Brief → Scan the entries below. Return every line that includes "Homo".

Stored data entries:
- Opening Delimiter -

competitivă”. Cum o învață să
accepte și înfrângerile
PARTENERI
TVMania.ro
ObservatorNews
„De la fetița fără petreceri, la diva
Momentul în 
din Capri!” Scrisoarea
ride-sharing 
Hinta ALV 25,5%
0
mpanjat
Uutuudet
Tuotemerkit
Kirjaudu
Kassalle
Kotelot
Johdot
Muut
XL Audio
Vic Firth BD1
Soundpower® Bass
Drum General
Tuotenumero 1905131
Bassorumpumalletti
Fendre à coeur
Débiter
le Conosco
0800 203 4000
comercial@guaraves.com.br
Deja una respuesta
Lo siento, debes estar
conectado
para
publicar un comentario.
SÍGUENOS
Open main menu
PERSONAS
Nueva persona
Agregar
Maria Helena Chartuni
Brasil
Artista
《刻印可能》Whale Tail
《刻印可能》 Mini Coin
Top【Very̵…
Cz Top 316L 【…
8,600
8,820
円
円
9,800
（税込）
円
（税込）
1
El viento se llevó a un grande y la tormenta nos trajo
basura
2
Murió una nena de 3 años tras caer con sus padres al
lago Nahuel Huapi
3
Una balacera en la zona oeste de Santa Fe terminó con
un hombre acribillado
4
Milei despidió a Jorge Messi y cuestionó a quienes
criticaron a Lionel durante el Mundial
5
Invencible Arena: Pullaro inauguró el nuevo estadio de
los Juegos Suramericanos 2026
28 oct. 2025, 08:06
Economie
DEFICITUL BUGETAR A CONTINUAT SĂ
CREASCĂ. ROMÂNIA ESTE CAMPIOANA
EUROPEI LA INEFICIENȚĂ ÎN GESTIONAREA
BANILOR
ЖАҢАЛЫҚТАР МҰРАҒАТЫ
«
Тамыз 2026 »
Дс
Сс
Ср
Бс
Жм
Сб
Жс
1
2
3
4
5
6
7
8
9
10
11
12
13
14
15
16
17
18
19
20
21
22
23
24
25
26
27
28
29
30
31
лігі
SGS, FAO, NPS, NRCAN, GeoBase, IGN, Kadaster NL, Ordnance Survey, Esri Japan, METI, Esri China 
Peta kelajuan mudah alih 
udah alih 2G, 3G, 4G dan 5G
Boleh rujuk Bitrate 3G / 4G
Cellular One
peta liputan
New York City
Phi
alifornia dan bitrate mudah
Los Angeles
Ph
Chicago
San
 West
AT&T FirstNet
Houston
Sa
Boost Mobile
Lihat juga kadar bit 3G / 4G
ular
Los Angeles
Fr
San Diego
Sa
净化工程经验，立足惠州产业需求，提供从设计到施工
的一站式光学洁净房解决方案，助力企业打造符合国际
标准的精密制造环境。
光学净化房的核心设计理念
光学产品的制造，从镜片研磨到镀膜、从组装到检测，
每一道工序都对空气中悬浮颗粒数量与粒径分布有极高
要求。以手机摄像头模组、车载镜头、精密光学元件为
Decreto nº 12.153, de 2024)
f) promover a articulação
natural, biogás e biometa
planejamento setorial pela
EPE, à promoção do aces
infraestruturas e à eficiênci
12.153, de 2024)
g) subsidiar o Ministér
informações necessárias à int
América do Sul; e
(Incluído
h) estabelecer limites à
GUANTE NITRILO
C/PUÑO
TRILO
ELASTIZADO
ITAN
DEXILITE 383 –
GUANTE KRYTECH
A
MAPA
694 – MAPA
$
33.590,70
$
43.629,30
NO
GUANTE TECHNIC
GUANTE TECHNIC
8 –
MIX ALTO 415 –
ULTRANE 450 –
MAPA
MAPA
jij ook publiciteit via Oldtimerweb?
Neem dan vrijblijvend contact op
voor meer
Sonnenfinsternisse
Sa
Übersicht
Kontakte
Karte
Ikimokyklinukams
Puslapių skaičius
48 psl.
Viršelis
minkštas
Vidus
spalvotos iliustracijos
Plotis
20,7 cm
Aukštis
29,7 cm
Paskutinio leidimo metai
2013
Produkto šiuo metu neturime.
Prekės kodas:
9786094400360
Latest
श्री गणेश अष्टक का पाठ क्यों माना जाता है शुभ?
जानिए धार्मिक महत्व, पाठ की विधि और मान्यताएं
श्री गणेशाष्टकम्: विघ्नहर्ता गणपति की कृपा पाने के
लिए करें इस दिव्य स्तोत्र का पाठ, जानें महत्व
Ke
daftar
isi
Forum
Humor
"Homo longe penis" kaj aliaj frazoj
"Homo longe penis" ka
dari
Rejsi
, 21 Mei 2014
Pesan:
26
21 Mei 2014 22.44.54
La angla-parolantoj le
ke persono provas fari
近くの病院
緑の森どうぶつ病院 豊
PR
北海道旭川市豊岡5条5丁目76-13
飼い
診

- Closing Delimiter -

Response to the task →
"Homo longe penis" kaj aliaj frazoj
"Homo longe penis" ka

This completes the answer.